Night Sins _To London or the Lake (_Ascetic House)
First of all, you can get this on vinyl on Avant! Records, but, you know, fuck that. Ascetic House is one of the strangest tape-labels out there. They operate from a shack in the desert and produce, design, dub, print, cut and assemble everything by hand. I think they might be a cult. Probably not on the Jim Jones/Manson level, but somewhere in that arena. They specialise in the “obscene, hideous, dangerous, and dirty”, and a fair amount of their stuff basically sounds like a nightmare. So does this one, really, but in a good way. Night Sins is a Philly death-rock band in the early Sisters of Mercy mode, but maybe even colder and definitely meaner. It's a bleak landscape of stuttering drum beats and staticky synths with monotone vocals and a hazy, 3AM, am-I-dead-or-just-dreaming vibe. The “hit” is the first track on side 2, Bound Round the World, which is a green-gilled goth-club banger if I've ever heard one, but my personal fave is closer Neon Light Intoxicants, which sounds like something Eldtrich recorded for Floodland, but thought was too grim even for him. Best of all, Ascetic's sun-baked all-black tape (initially released during their ambitious/suicidal tape-a-day January Program) is so pock-mocked and wobbly it sounds like it was fished from the bottom of some goth girl's purse in 1987. Perfect.
Gost _Self-titled (_Graveyard Calling)
I'm not sure where pitch-black dreamwavers Gost are from, but it hardly matters. Let's just say they're from under your bed, or from your bedroom closet. Powered by a relentlessly 80's-obsessed synthesizer, they make jarring-yet-catchy instrumental soundtracks for the bloody slasher movies in your mind. Tracks like Ritual are all hunt and kill, Cascade creeps around in the dark, Within eats you alive from the inside, and Ascension takes over your body and does unspeakable things with it. There's a cohesion to Gost's work that suggests they've mapped the whole thing out meticulously. You know, like serial killers do. There are parts here you can dance to, but most of the time you'll be hiding under a desk, praying for morning.

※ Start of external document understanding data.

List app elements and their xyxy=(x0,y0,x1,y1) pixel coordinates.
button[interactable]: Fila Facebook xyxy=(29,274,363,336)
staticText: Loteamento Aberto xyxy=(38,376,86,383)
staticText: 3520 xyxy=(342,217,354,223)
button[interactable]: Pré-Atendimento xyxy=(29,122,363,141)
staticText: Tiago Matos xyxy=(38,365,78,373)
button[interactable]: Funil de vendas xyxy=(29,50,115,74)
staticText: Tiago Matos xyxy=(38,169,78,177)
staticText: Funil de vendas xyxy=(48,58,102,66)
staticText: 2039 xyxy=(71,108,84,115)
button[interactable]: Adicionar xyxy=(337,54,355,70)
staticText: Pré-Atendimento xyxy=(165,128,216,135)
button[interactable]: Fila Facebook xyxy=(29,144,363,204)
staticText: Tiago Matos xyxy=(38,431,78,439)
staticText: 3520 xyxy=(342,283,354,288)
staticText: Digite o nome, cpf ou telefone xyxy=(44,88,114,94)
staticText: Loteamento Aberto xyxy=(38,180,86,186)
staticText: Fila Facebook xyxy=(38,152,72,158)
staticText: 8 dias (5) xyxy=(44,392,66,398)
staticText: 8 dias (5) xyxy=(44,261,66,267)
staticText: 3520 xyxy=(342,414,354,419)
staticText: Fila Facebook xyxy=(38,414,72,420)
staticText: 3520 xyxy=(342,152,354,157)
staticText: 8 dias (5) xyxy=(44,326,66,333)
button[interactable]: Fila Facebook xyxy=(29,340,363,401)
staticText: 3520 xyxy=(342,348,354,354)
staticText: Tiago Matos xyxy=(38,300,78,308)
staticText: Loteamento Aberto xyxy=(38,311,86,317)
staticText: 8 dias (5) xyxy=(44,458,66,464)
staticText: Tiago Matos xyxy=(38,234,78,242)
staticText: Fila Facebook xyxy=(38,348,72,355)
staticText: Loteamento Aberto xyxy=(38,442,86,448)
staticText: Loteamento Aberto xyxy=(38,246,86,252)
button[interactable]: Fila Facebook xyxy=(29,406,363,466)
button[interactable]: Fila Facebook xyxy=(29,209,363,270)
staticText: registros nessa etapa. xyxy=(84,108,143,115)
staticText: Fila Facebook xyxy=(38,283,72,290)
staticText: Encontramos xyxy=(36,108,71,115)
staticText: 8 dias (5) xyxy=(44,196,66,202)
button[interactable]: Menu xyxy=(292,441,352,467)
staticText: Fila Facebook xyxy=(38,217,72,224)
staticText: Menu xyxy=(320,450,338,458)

Selfies Bad Blood (Fleshwave)
Fleshwave is a cassette-only label from Detroit that specialises in sleazy lo-fi drug punk. The Selfies is a side project from Drew Owen, the man behind Baltimore destructo-kings Sick Thoughts. Inspired by late 70's synth-punk (Chrome, basically), he got really high and recorded a bunch of jagged post-punk jams and sent 'em to Mike Prezzato, the mysterious misanthrope behind Fleshwave, who sang/snorted over the din. The result is a minor masterpiece of villainous, mean-spirited garage-punk. If cassettes had singles (they used to!), Bad Blood's would definitely by the Black Flag-esque Police Dog, a minute and a half of woozy, unsteady, panicky menace. Elsewhere there's lot of druggy bullshit about cults and death and a ragged, bloody stab at a new dance craze, Do the Void. I'm into these dudes. They sound like they literally killed the 1970's.

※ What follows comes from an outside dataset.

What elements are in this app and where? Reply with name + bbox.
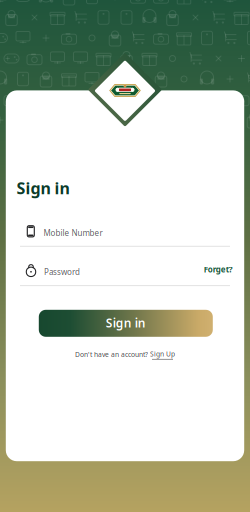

Harsh Vibes Dead Collective Soul (Dirty Pillows)
I'm assuming these guys are too young to remember that there was a seriously annoying faux-alt/faux-Jesus rock band a decade or two ago called Collective Soul, but thanks for reminding me they're dead. Harsh Vibes are from Philadelphia, and they sound like what woulda happened if shoegaze started during the height of the Vietnam war. Like Spacemen Three on brown acid. Four songs on two sides that stretch out to infinity (one's even called Jam Forever) and will have you melting right into the couch, delirious and foaming at the mouth. Unless you know a really cut-rate dealer, this is as high as five bucks can possibly get you.